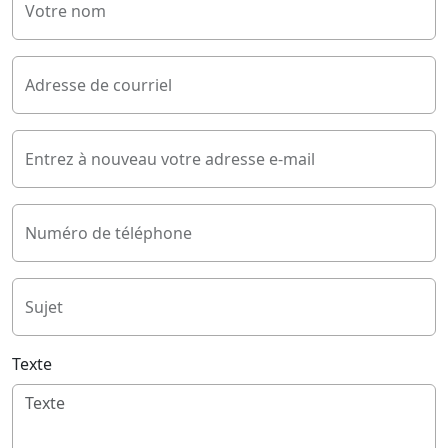
Votre nom
Adresse de courriel
Entrez à nouveau votre adresse e-mail
Numéro de téléphone
Sujet
Texte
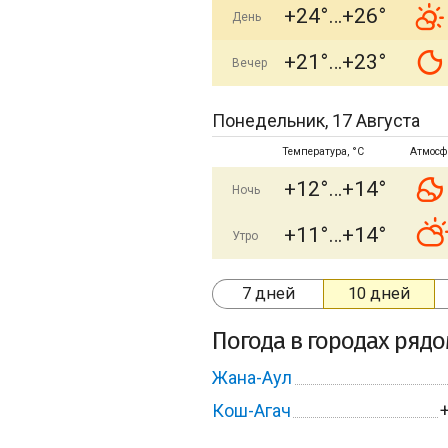
+24°
+26°
День
+21°
+23°
Вечер
Понедельник, 17 Августа
Температура, °C
Атмосф
+12°
+14°
Ночь
+11°
+14°
Утро
7 дней
10 дней
Погода в городах ряд
Жана-Аул
Кош-Агач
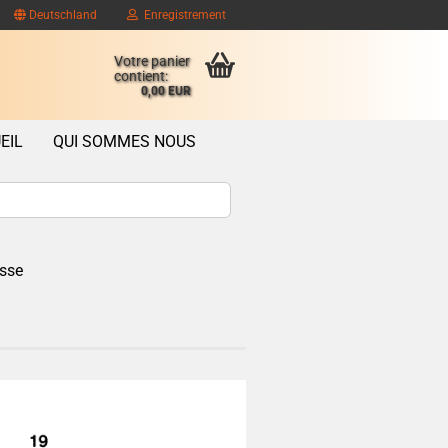
Deutschland
Enregistrement
Votre panier
contient:
0,00 EUR
EIL
QUI SOMMES NOUS
sse
ompte client
se oublié?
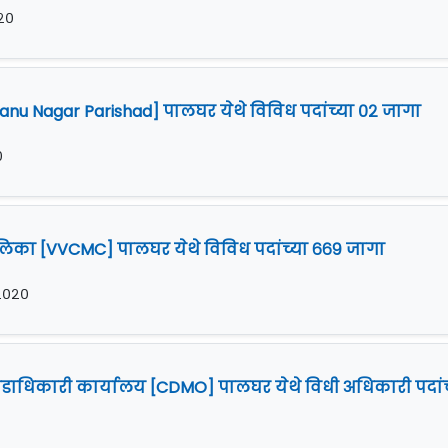
०२०
nu Nagar Parishad] पालघर येथे विविध पदांच्या ०२ जागा
०
का [VVCMC] पालघर येथे विविध पदांच्या ६६९ जागा
ी २०२०
दंडाधिकारी कार्यालय [CDMO] पालघर येथे विधी अधिकारी पदांच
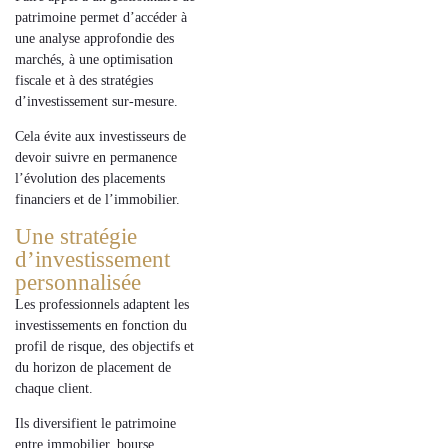
patrimoine
permet d’accéder à
une
analyse approfondie
des
marchés, à une
optimisation
fiscale
et à des
stratégies
d’investissement sur-mesure
.
Cela évite aux investisseurs de
devoir suivre en permanence
l’évolution des
placements
financiers
et de l’
immobilier
.
Une stratégie
d’investissement
personnalisée
Les professionnels adaptent les
investissements
en fonction du
profil de risque
, des
objectifs
et
du
horizon de placement
de
chaque client.
Ils diversifient le patrimoine
entre
immobilier, bourse,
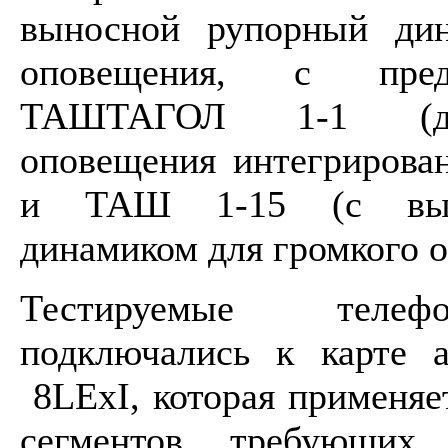
выносной рупорный дин
оповещения, с пред
ТАШТАГОЛ 1-1 (ди
оповещения интегрирован
и ТАШ 1-15 (с вын
динамиком для громкого 
Тестируемые телеф
подключались к карте 
8LExI, которая применяе
сегментов, требующих 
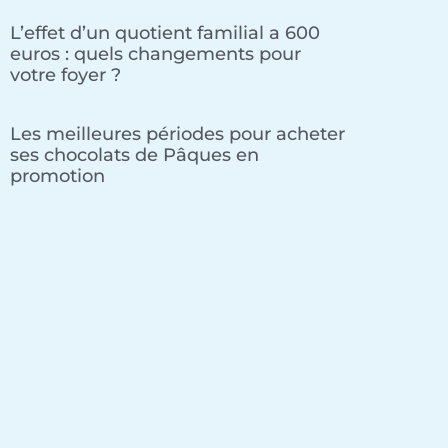
L’effet d’un quotient familial a 600
euros : quels changements pour
votre foyer ?
Les meilleures périodes pour acheter
ses chocolats de Pâques en
promotion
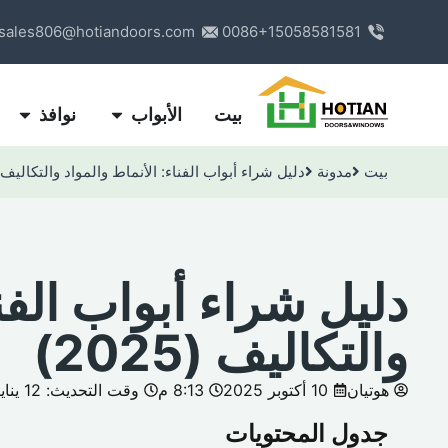
sales806@hotiandoors.com
0086+15058581581
بيت
الأبواب
نوافذ
بيت
مدونة
دليل شراء أبواب الفناء: الأنماط والمواد والتكاليف (2025
دليل شراء أبواب الفنا
والتكاليف (2025)
هوتيان
10 أكتوبر 2025
8:13 م
وقت التحديث: 12 يناير 2026
جدول المحتويات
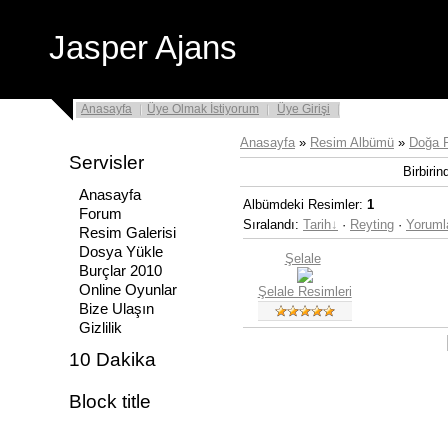
Jasper Ajans
Anasayfa
Üye Olmak İstiyorum
Üye Girişi
Anasayfa
»
Resim Albümü
»
Doğa R
Servisler
Birbirin
Anasayfa
Albümdeki Resimler
:
1
Forum
Sıralandı
:
Tarih
·
Reyting
·
Yoruml
Resim Galerisi
Dosya Yükle
Şelale
Burçlar 2010
Online Oyunlar
Şelale Resimleri
Bize Ulaşın
Gizlilik
10 Dakika
Block title
.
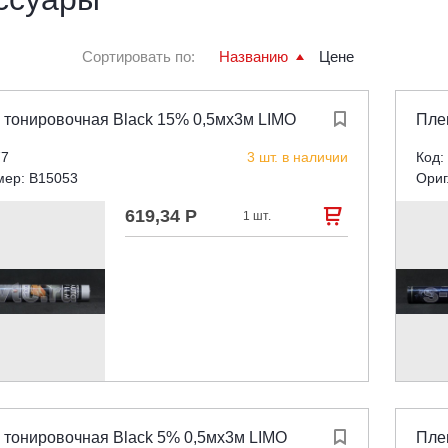
Сортировать по:
Названию
Цене
 тонировочная Black 15% 0,5мx3м LIMO

Пле
77
3 шт. в наличии
Код:
мер: B15053
Ориг
619,34 Р

1 шт.
 тонировочная Black 5% 0,5мx3м LIMO

Плен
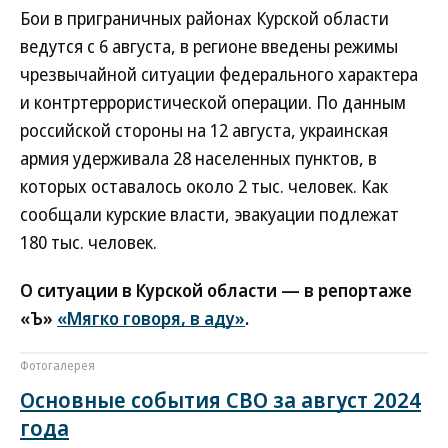
Бои в приграничных районах Курской области
ведутся с 6 августа, в регионе введены режимы
чрезвычайной ситуации федерального характера
и контртеррористической операции. По данным
российской стороны на 12 августа, украинская
армия удерживала 28 населенных пунктов, в
которых оставалось около 2 тыс. человек. Как
сообщали курские власти, эвакуации подлежат
180 тыс. человек.
О ситуации в Курской области — в репортаже
«Ъ»
«Мягко говоря, в аду»
.
Фотогалерея
Основные события СВО за август 2024
года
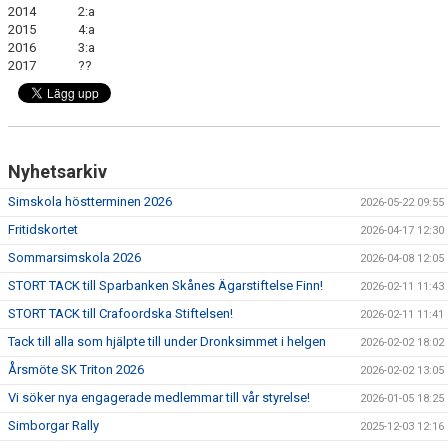
2014 2:a
2015 4:a
2016 3:a
2017 ??
Nyhetsarkiv
Simskola höstterminen 2026
2026-05-22 09:55
Fritidskortet
2026-04-17 12:30
Sommarsimskola 2026
2026-04-08 12:05
STORT TACK till Sparbanken Skånes Ägarstiftelse Finn!
2026-02-11 11:43
STORT TACK till Crafoordska Stiftelsen!
2026-02-11 11:41
Tack till alla som hjälpte till under Dronksimmet i helgen
2026-02-02 18:02
Årsmöte SK Triton 2026
2026-02-02 13:05
Vi söker nya engagerade medlemmar till vår styrelse!
2026-01-05 18:25
Simborgar Rally
2025-12-03 12:16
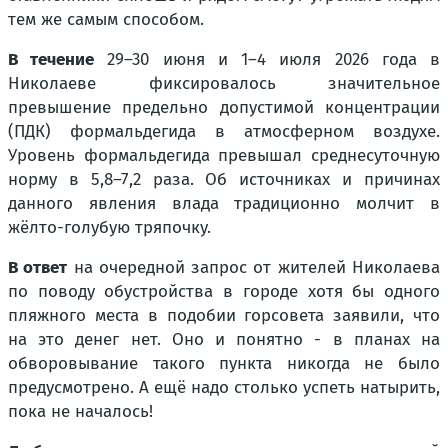
тем же самым способом.
В течение
29–30 июня и 1–4 июля 2026 года в
Николаеве фиксировалось значительное
превышение предельно допустимой концентрации
(ПДК) формальдегида в атмосферном воздухе.
Уровень формальдегида превышал среднесуточную
норму в 5,8–7,2 раза. Об источниках и причинах
данного явления влада традиционно молчит в
жёлто-голубую тряпочку.
В ответ
на очередной запрос от жителей Николаева
по поводу обустройства в городе хотя бы одного
пляжного места в подобии горсовета заявили, что
на это денег нет. Оно и понятно - в планах на
обворовывание такого пункта никогда не было
предусмотрено. А ещё надо столько успеть натырить,
пока не началось!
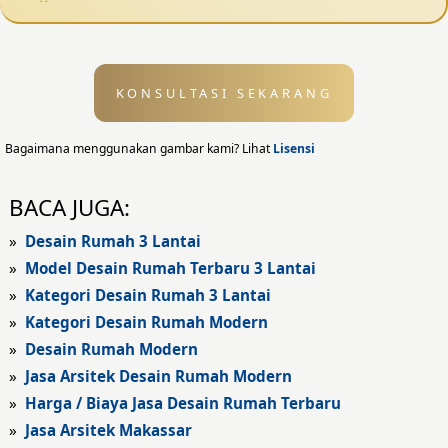
Desain Pagar
Desain Kolam Renang
KONSULTASI SEKARANG
Desain Eksterior
Desain Eksterior Rumah
Bagaimana menggunakan gambar kami? Lihat
Lisensi
Desain Eksterior Kantor
BACA JUGA:
Desain Rumah Modern
»
Desain Rumah 3 Lantai
»
Model Desain Rumah Terbaru 3 Lantai
Fasad Rumah
»
Kategori Desain Rumah 3 Lantai
»
Kategori Desain Rumah Modern
Fasad Rumah Modern
»
Desain Rumah Modern
Fasad Kantor
»
Jasa Arsitek Desain Rumah Modern
»
Harga / Biaya Jasa Desain Rumah Terbaru
Fasad Hotel
»
Jasa Arsitek Makassar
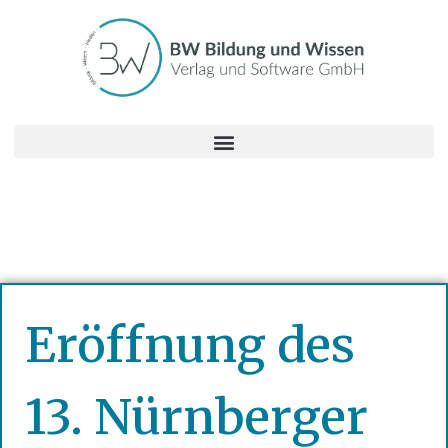
Eröffnung des
13. Nürnberger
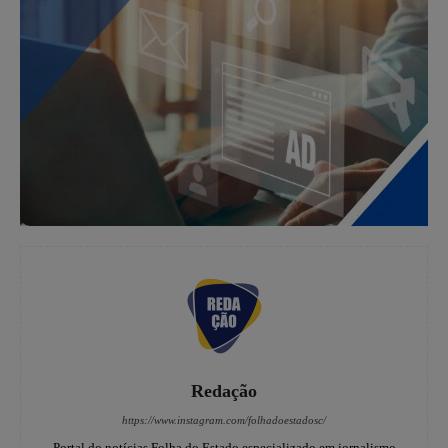
Redação
https://www.instagram.com/folhadoestadosc/
Portal do notícias Folha do Estado especializado em jornalismo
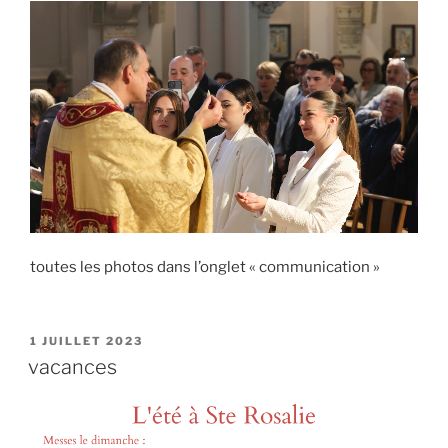
toutes les photos dans l’onglet « communication »
PUBLIÉ
1 JUILLET 2023
LE
vacances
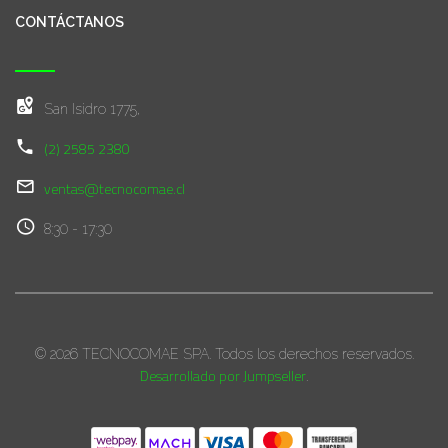
CONTÁCTANOS
San Isidro 1775,
(2) 2585 2380
ventas@tecnocomae.cl
8:30 - 17:30
© 2026 TECNOCOMAE SPA. Todos los derechos reservados.
Desarrollado por Jumpseller
.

● Exercise directions:
Pull each line that includes the word "тонировочная" out of the material above.

● Problem solution:
 тонировочная Black 15% 0,5мx3м LIMO
 тонировочная Black 5% 0,5мx3м LIMO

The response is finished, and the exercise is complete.